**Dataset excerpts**
* * * *

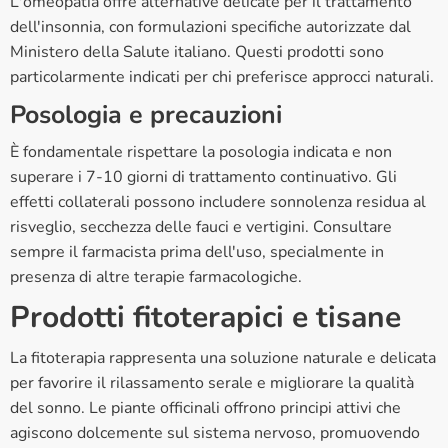
L'omeopatia offre alternative delicate per il trattamento
dell'insonnia, con formulazioni specifiche autorizzate dal
Ministero della Salute italiano. Questi prodotti sono
particolarmente indicati per chi preferisce approcci naturali.
Posologia e precauzioni
È fondamentale rispettare la posologia indicata e non
superare i 7-10 giorni di trattamento continuativo. Gli
effetti collaterali possono includere sonnolenza residua al
risveglio, secchezza delle fauci e vertigini. Consultare
sempre il farmacista prima dell'uso, specialmente in
presenza di altre terapie farmacologiche.
Prodotti fitoterapici e tisane
La fitoterapia rappresenta una soluzione naturale e delicata
per favorire il rilassamento serale e migliorare la qualità
del sonno. Le piante officinali offrono principi attivi che
agiscono dolcemente sul sistema nervoso, promuovendo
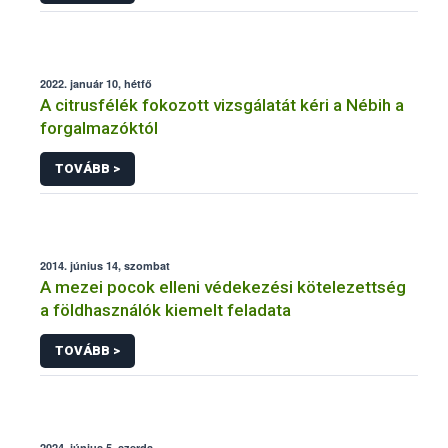
2022. január 10, hétfő
A citrusfélék fokozott vizsgálatát kéri a Nébih a
forgalmazóktól
TOVÁBB >
2014. június 14, szombat
A mezei pocok elleni védekezési kötelezettség
a földhasználók kiemelt feladata
TOVÁBB >
2024. június 5, szerda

* * * *

**Task brief**
In the copy, include no pictures; otherwise transcribe the entries exactly.

**Expected answer**
L'omeopatia offre alternative delicate per il trattamento
dell'insonnia, con formulazioni specifiche autorizzate dal
Ministero della Salute italiano. Questi prodotti sono
particolarmente indicati per chi preferisce approcci naturali.
Posologia e precauzioni
È fondamentale rispettare la posologia indicata e non
superare i 7-10 giorni di trattamento continuativo. Gli
effetti collaterali possono includere sonnolenza residua al
risveglio, secchezza delle fauci e vertigini. Consultare
sempre il farmacista prima dell'uso, specialmente in
presenza di altre terapie farmacologiche.
Prodotti fitoterapici e tisane
La fitoterapia rappresenta una soluzione naturale e delicata
per favorire il rilassamento serale e migliorare la qualità
del sonno. Le piante officinali offrono principi attivi che
agiscono dolcemente sul sistema nervoso, promuovendo
2022. január 10, hétfő
A citrusfélék fokozott vizsgálatát kéri a Nébih a
forgalmazóktól
TOVÁBB >
2014. június 14, szombat
A mezei pocok elleni védekezési kötelezettség
a földhasználók kiemelt feladata
TOVÁBB >
2024. június 5, szerda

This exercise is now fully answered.